■ ASSIGNMENT ■
If a line below includes the string "Kasım", copy it.

[[ PROVIDED DATA, beginning ]]

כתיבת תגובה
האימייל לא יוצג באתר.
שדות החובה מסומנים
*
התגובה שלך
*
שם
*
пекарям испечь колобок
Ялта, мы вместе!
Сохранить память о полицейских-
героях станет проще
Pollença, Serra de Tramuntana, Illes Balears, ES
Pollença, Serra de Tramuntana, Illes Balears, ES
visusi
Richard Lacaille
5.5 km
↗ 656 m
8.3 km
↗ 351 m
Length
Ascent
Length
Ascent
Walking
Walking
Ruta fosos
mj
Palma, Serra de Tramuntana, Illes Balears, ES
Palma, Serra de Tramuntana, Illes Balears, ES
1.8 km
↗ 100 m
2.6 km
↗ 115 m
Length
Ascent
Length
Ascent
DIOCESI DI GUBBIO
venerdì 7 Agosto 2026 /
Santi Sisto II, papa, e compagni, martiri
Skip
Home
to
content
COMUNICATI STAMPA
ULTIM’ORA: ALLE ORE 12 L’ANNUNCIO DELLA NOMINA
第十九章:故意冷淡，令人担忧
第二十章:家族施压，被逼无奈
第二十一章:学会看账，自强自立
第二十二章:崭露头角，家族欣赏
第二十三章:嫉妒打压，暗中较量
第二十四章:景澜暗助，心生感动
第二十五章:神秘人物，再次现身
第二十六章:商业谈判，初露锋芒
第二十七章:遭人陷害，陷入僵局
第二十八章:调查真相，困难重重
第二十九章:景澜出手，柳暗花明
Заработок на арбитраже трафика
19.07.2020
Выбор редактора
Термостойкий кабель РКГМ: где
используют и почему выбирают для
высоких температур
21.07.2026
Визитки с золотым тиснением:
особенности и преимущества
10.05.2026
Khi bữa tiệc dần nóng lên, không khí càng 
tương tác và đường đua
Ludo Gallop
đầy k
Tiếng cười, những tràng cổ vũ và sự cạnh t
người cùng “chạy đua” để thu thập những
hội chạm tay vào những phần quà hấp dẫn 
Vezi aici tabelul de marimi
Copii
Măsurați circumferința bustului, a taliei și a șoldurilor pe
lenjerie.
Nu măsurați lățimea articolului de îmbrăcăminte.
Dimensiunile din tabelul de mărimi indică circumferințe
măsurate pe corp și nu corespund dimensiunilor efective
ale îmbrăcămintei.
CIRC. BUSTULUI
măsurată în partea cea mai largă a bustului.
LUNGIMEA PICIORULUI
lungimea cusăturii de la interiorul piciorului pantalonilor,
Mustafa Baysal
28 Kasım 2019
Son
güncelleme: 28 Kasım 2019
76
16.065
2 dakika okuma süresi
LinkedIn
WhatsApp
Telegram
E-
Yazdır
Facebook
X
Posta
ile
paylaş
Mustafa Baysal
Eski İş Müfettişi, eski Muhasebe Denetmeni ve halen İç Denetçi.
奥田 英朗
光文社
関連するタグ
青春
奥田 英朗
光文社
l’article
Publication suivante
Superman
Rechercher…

[[ PROVIDED DATA, end ]]

■ TASK OUTPUT ■
28 Kasım 2019
güncelleme: 28 Kasım 2019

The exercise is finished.